#### WHAT TO WORK ON
Task for the records below: repeat the line containing "fb. (1074, 741)" and every line after it, exactly and with nothing else, but leave out the pictures.
★ ★ ★ ★ ★
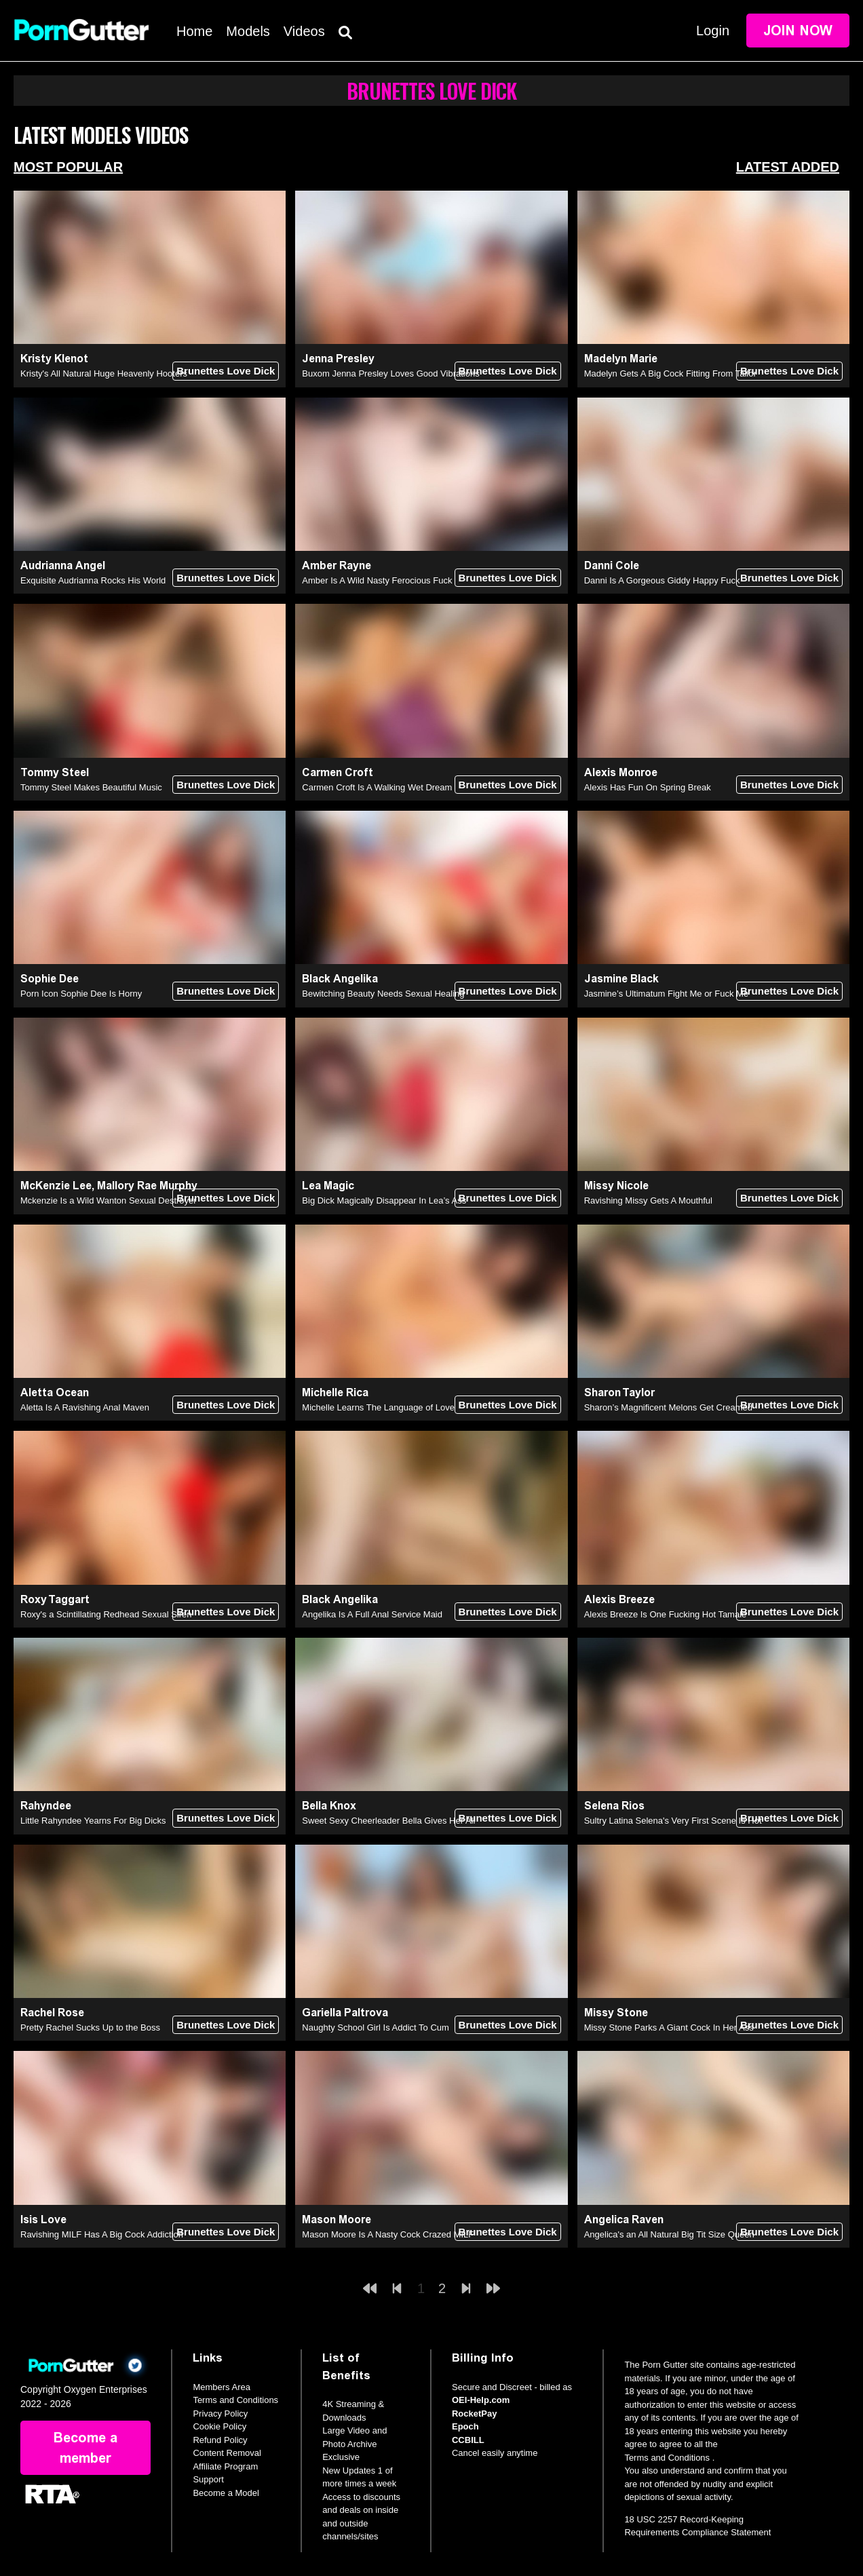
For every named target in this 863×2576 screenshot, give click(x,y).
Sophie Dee (49, 978)
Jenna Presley (338, 358)
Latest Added (787, 166)
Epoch (465, 2426)
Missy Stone (616, 2012)
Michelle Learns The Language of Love (378, 1407)
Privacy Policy (220, 2413)
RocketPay (474, 2413)
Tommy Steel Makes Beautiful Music (91, 787)
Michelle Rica (335, 1392)
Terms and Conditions (235, 2400)
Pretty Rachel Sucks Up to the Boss (90, 2027)
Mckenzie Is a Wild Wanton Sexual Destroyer (108, 1200)
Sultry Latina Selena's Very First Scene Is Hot (673, 1820)
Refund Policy (220, 2440)
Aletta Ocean (54, 1392)
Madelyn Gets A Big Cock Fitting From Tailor (670, 373)
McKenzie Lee (56, 1185)
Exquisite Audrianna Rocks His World (93, 580)
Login (712, 30)
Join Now (797, 30)
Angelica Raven (624, 2219)
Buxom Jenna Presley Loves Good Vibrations (390, 373)
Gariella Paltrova (345, 2012)
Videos (304, 31)
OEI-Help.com (481, 2400)
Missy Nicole (616, 1185)
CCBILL (468, 2440)
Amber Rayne (336, 565)
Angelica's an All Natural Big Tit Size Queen (669, 2234)
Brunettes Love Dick (225, 371)
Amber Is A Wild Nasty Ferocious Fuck (377, 580)
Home (194, 31)
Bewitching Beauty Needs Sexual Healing (383, 993)
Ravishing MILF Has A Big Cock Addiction (101, 2234)
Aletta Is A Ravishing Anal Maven (84, 1407)
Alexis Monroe (620, 772)
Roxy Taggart (55, 1599)
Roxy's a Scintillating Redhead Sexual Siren (106, 1614)
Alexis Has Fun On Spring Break (647, 787)
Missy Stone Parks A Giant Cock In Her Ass (669, 2027)
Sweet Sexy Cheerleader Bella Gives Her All (388, 1820)
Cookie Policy (219, 2426)
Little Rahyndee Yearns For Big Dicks (93, 1820)
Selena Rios (614, 1805)
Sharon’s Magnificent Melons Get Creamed (668, 1407)
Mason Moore (336, 2219)
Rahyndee (45, 1805)
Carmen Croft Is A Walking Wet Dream (377, 787)
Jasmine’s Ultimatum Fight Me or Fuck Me (666, 993)
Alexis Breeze (619, 1599)
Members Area (221, 2387)
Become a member (85, 2447)
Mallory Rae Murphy (147, 1185)
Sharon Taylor (619, 1392)
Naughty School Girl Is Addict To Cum (375, 2027)
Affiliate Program (225, 2466)
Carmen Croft (337, 772)
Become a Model (226, 2493)
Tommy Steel (54, 772)
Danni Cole (611, 565)
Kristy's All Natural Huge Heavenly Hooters (103, 373)
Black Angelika (340, 978)
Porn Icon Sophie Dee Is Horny (81, 993)
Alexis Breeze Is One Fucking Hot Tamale (665, 1614)
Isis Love (43, 2219)
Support (208, 2479)
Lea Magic (328, 1185)
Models (247, 31)
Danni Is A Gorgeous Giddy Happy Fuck (662, 580)
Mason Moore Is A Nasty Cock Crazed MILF (388, 2234)
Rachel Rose (52, 2012)
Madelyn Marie (620, 358)
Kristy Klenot (54, 358)
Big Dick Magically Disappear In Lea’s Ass (384, 1200)
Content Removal (227, 2453)
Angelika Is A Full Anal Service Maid (372, 1614)
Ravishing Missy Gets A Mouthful (648, 1200)
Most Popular (68, 166)
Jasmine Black (621, 978)
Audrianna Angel (62, 565)
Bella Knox (329, 1805)
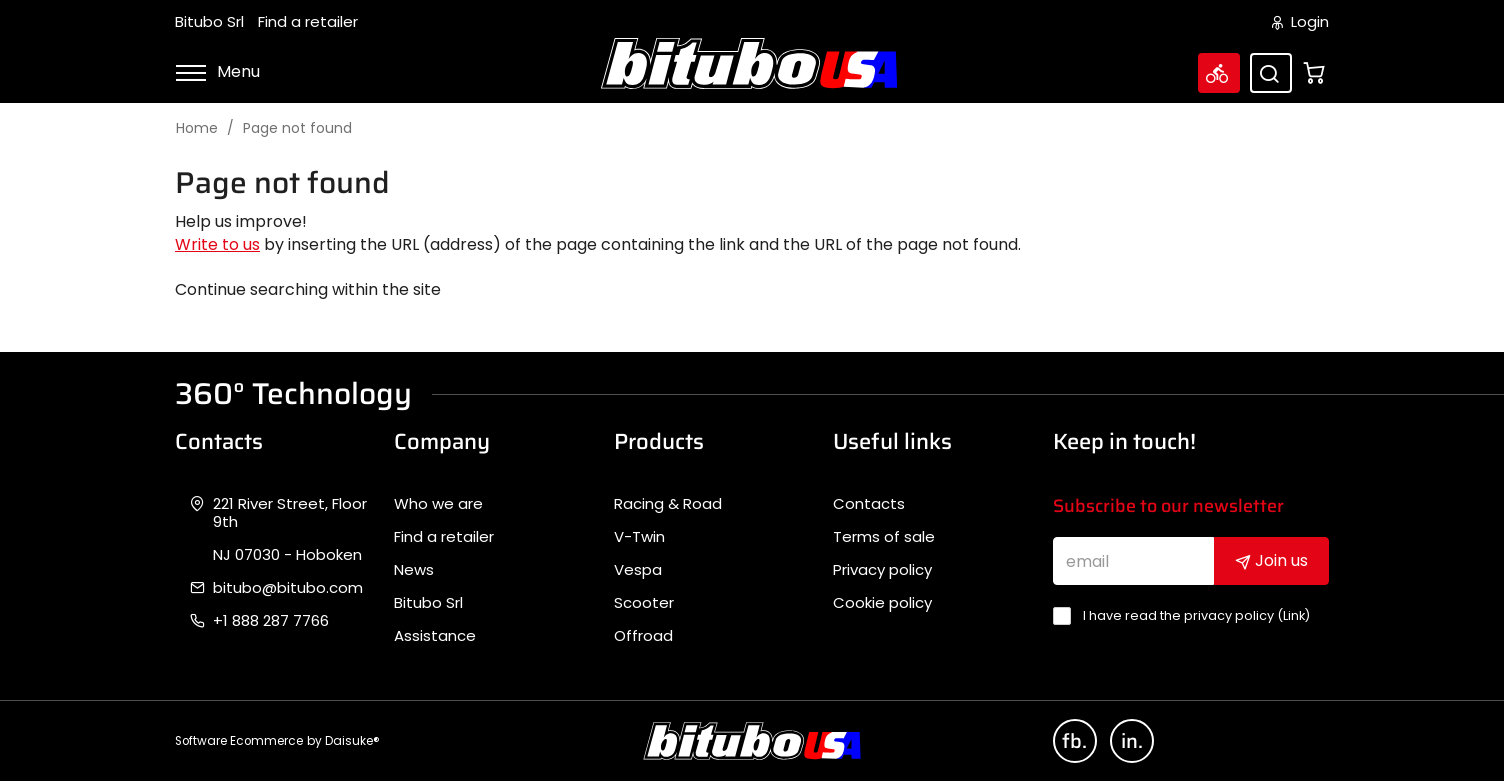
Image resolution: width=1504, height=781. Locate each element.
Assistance (435, 636)
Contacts (869, 504)
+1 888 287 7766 (271, 621)
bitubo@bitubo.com (288, 588)
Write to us (217, 244)
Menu (217, 71)
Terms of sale (884, 537)
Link (1294, 615)
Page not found (297, 128)
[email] (1134, 561)
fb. (1074, 741)
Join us (1271, 560)
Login (1300, 22)
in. (1132, 741)
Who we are (438, 504)
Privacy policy (882, 570)
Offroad (643, 636)
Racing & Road (668, 504)
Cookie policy (882, 603)
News (414, 570)
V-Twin (639, 537)
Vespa (638, 570)
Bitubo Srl (209, 22)
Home (197, 128)
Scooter (644, 603)
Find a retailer (308, 22)
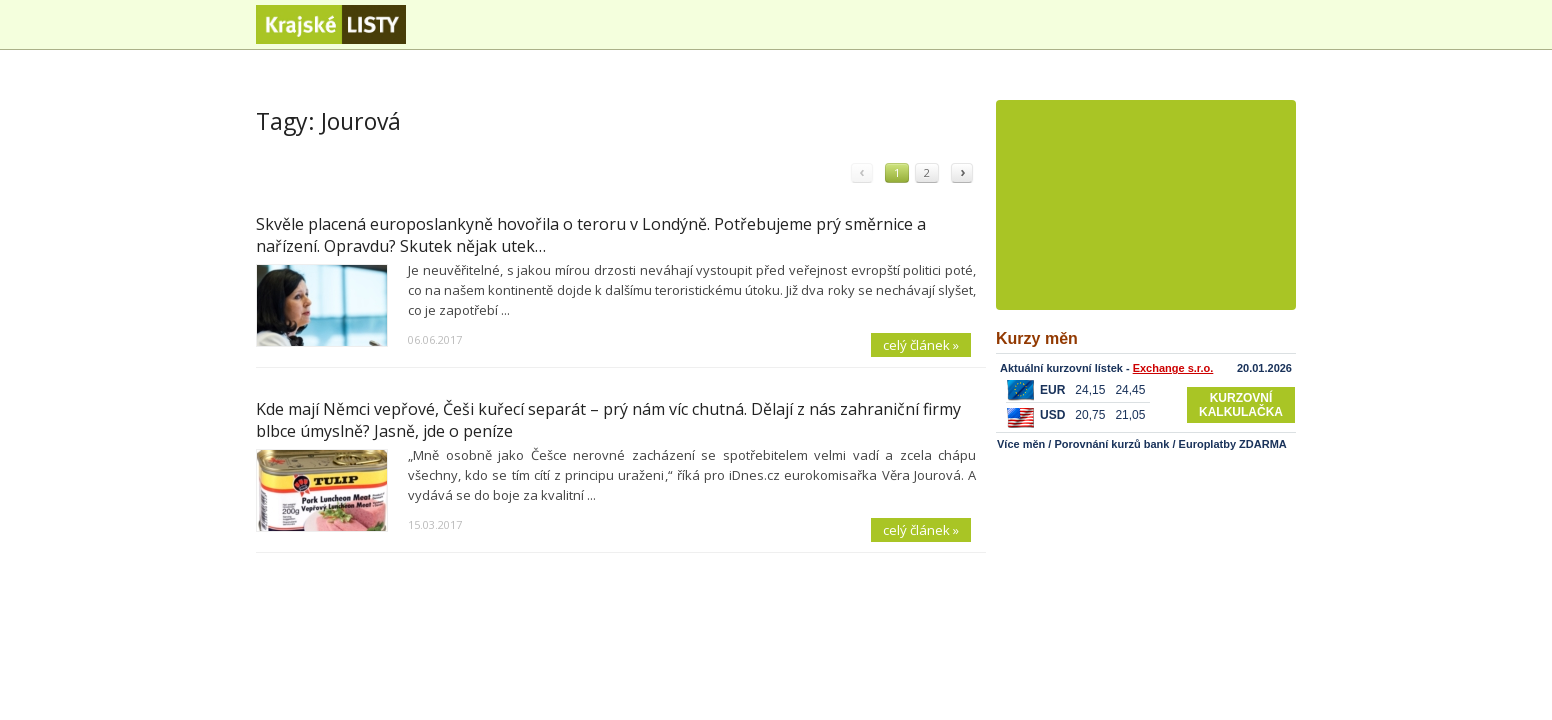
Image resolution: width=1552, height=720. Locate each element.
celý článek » (921, 345)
★ ★ ★ ★ ★
#### SOLUTION FOR THIS PROBLEM
fb. (1074, 741)
Join us (1271, 560)
Login (1300, 22)
in. (1132, 741)
Who we are (438, 504)
Privacy policy (882, 570)
Offroad (643, 636)
Racing & Road (668, 504)
Cookie policy (882, 603)
News (414, 570)
V-Twin (639, 537)
Vespa (638, 570)
Bitubo Srl (209, 22)
Home (197, 128)
Scooter (644, 603)
Find a retailer (308, 22)
Image resolution: width=1552, height=720. Locate each element.
celý článek » (921, 345)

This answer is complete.